What to do:
Pictures aside, please retype the whole listing word for word.

┌──

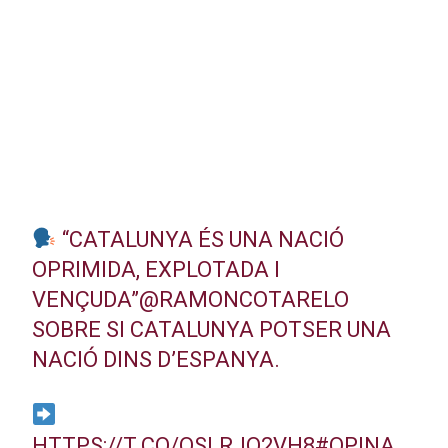
“CATALUNYA ÉS UNA NACIÓ
OPRIMIDA, EXPLOTADA I
VENÇUDA”
@RAMONCOTARELO
SOBRE SI CATALUNYA POTSER UNA
NACIÓ DINS D’ESPANYA.
HTTPS://T.CO/QSLRJQ2VH8
#OPINA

└──

Written response:
“CATALUNYA ÉS UNA NACIÓ
OPRIMIDA, EXPLOTADA I
VENÇUDA”
@RAMONCOTARELO
SOBRE SI CATALUNYA POTSER UNA
NACIÓ DINS D’ESPANYA.
HTTPS://T.CO/QSLRJQ2VH8
#OPINA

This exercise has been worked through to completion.